The Awl is moving three of its four sites from WordPress to Medium, as part of the Medium for Publishers program, which was announced Tuesday. Migrating an entire site onto a platform is the latest example of the rise of platform publishing.
The Awl’s publisher, Michael Macher, tells AdExchanger that “indie publishers need to streamline the publishing process, and they need tools for revenue and to gain access to unique advertising demand.”
In December, The Billfold became the first publisher to migrate to Medium. The site’s homepage looks distinctive to the publishing brand, but the layout, font and functionality are equally distinctive as coming from Medium.
The Awl and The Hairpin are following with their own migrations, in a process that will take four to six weeks. Humor site Splitsider, which runs custom banner ad campaigns, isn’t making the switch because Medium is banner ad-free.
Medium for Publishers includes a revenue beta that allows publishers to earn money from “promoted stories”or native advertising links. Or they can earn a “creative services fee” from creating branded content.
One example: The Billfold wrote content for SoFi that appeared in the brand’s custom publication, The Future of Money. In keeping with the prevailing trends in the industry, brands pay for engagement or “total time read,” not impressions.
For lean-staffed The Awl, which has other publishers like Vice Media represent its inventory, having Medium bring in advertising demand is a big help. It’s also an alternative to another low-resources form of advertising: programmatic.
“What we do give up when we go to Medium is a certain conception of programmatic advertising,” Macher said.
The Awl can still bring in advertising itself, and Macher indicated that it would keep all that revenue, while not getting into specifics. It doesn’t pay a fee to use Medium’s tech, just a share of the ad revenue that the platform brings in, in what he said was a “very favorable” arrangement.
Without banner ads, though, The Awl’s external revenue partners are likely to change. Macher doesn’t want advertising that interferes with the clean design of Medium, so he’s evaluating the sites’ current partnerships.
“Any partnership that relies on third-party ad code and data – and introduces unexpected elements to the experience – is a relationship we will probably not continue on Medium,” Macher said.
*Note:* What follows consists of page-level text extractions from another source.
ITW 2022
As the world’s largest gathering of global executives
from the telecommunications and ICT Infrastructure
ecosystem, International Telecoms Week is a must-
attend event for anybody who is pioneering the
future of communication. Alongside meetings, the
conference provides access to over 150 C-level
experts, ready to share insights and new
Besides built-in advertising demand, the other selling points of Medium are editorial: access to a content management system and a solid way to distribute content. “For small-to-mid-size publishers, we solve the problem of tech, and they can invest those resources into editorial,” said Medium’s head of publisher development, Saul Carlin.
The Billfold, the first publisher on Medium, saw improvements in both content distribution and revenue when it moved to the platform. Although Macher thinks it’s too soon to draw concrete conclusions about traffic post-Medium, the site saw “net positive” traffic.
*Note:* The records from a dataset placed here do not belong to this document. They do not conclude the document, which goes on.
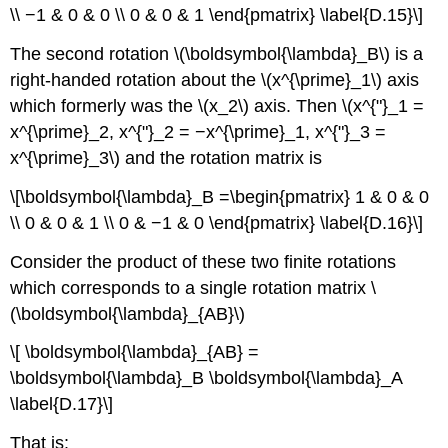
\\ −1 & 0 & 0 \\ 0 & 0 & 1 \end{pmatrix} \label{D.15}\]
The second rotation \(\boldsymbol{\lambda}_B\) is a
right-handed rotation about the \(x^{\prime}_1\) axis
which formerly was the \(x_2\) axis. Then \(x^{"}_1 =
x^{\prime}_2, x^{"}_2 = −x^{\prime}_1, x^{"}_3 =
x^{\prime}_3\) and the rotation matrix is
\[\boldsymbol{\lambda}_B =\begin{pmatrix} 1 & 0 & 0
\\ 0 & 0 & 1 \\ 0 & −1 & 0 \end{pmatrix} \label{D.16}\]
Consider the product of these two finite rotations
which corresponds to a single rotation matrix \
(\boldsymbol{\lambda}_{AB}\)
\[ \boldsymbol{\lambda}_{AB} =
\boldsymbol{\lambda}_B \boldsymbol{\lambda}_A
\label{D.17}\]
That is:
Plus, The Billfold posted its most popular story to date, “A Story Of A Fuck Off Fund,” during that time, and Macher observed a lot of story pickup from the network effect of people sharing content within Medium.
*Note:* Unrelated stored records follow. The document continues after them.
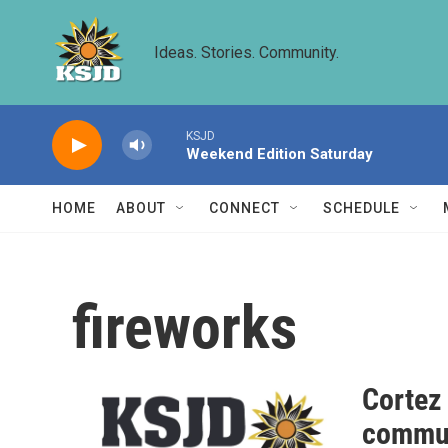
Skip to main content
Ideas. Stories. Community.
KSJD
Weekend Edition Saturday
HOME
ABOUT
CONNECT
SCHEDULE
fireworks
Cortez
commun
“Thirty percent of all page views on Medium are driven by Medium itself,” Carlin confirmed.
Even as the sites move to Medium, they aren’t abandoning other platforms. Medium for Publishers will be compatible with Facebook Instant Articles and Google AMP.
“Medium might make it easier to publish across platforms, but they will not inject themselves into that process,” Macher said. “Each platform maintains the financial relationship they have with the publisher. Nothing changes about how we interact with each platform.”